_Problem details_
From the entries below, reproduce exactly the line containing "a, tukea ja rohkeutta. Tutustu auki", the line containing "a julkiselle sektorille uudistumisen", and every line in between, with nothing added.

_Dataset excerpts_
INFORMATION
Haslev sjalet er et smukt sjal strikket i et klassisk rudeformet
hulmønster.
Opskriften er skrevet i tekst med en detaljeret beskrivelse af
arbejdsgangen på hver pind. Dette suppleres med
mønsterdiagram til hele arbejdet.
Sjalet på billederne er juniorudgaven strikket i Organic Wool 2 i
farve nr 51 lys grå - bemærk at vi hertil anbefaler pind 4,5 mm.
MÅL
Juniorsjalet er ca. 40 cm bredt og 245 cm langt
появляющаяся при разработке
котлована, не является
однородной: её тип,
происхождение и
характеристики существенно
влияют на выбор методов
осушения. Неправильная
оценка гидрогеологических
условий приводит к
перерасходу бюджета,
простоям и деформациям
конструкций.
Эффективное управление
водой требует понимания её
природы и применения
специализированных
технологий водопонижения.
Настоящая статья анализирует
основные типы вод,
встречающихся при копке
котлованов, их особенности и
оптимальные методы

--

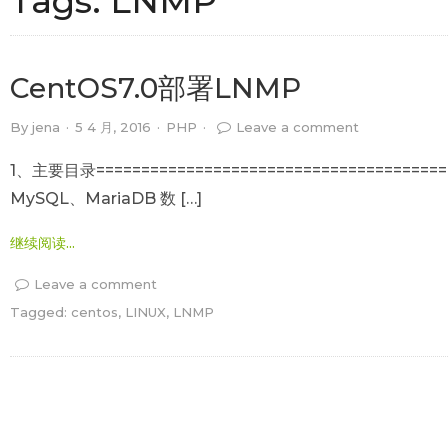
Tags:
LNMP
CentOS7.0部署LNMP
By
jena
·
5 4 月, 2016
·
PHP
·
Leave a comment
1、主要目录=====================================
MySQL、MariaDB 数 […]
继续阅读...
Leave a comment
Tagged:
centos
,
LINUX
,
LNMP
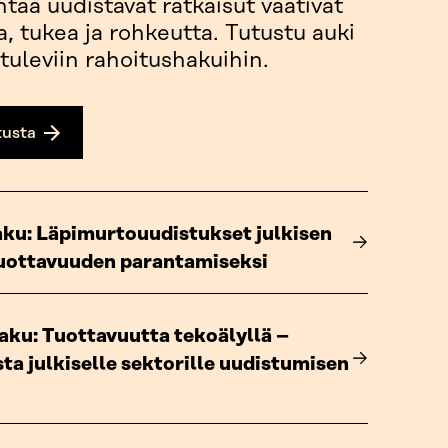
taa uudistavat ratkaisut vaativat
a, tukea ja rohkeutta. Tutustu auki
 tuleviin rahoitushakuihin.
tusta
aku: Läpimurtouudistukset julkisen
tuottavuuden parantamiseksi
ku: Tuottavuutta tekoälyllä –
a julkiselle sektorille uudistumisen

==

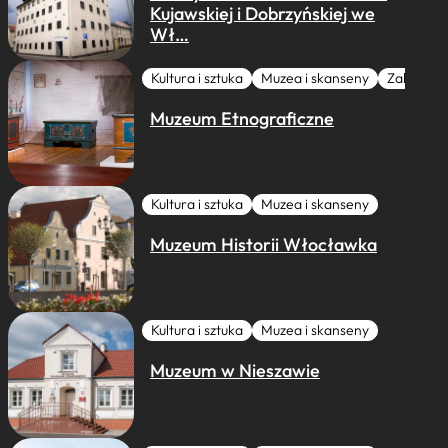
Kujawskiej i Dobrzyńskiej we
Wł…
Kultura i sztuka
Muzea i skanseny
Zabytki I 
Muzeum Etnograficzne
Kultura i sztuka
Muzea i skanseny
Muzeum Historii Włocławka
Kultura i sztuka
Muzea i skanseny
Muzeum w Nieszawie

_Solution_
a, tukea ja rohkeutta. Tutustu auki
 tuleviin rahoitushakuihin.
tusta
aku: Läpimurtouudistukset julkisen
tuottavuuden parantamiseksi
ku: Tuottavuutta tekoälyllä –
a julkiselle sektorille uudistumisen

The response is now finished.